Learn more about Fiona’s research and read her report.

How did the award contribute to your research and academic experience?
Receiving the Holt Award provided me with my first ever opportunity to conduct grant-funded research, which I consider a major steppingstone in my academic and professional career. The award enabled me to collect data on all 50 states’ redistricting processes, analyze proposed reforms, write a report that was later published by Eagleton, and speak with some of the premier experts in the field.

While my previous research on gubernatorial redistricting powers with the Eagleton Center on the American Governor sparked my initial interest in redistricting, the Holt Award allowed me to pursue the topic of redistricting with greater depth. 

Why did you decide to research redistricting and what did you learn during the process?
I decided to continue my research on redistricting because of its timely relevance and because people of all political ideologies view gerrymandering, often a result of the redistricting process, as a major issue they wish to see resolved. However, something I realized very early on during my research is that the redistricting process is so complicated that simply banning partisan gerrymandering would be an ineffective solution. 

Mapmakers try to meet several, often conflicting, objectives when drawing new maps such as compactness, racial fairness, representativeness, and competitiveness just to name a few. Ultimately, I concluded that “ending gerrymandering” is not possible as one group will always be able to take issue with some aspect of a map and declare foul play. 

Rather, the goal should be to make the redistricting process consistent and as legitimate in the eyes of the electorate as possible through state adoption of consistent, clear, and measurable criteria for new districts.

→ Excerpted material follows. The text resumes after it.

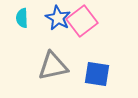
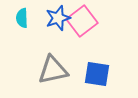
blue star: rotated 25 degrees clockwise
gray triangle: moved 4 px down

Some universal solutions include the adoption of independent redistricting commissions, strengthened protections for communities of color, and the creation of opportunities for further citizen involvement in the process. 

How has it prepared you for future coursework and your future profession?
My research experience through the Holt Award confirmed my interest in policy research, preparing me for my senior honors thesis and prospective Ph.D. work. Working with my faculty advisor, Professor Kristoffer Shields, provided me with invaluable guidance for not only my research but also for my professional aspirations.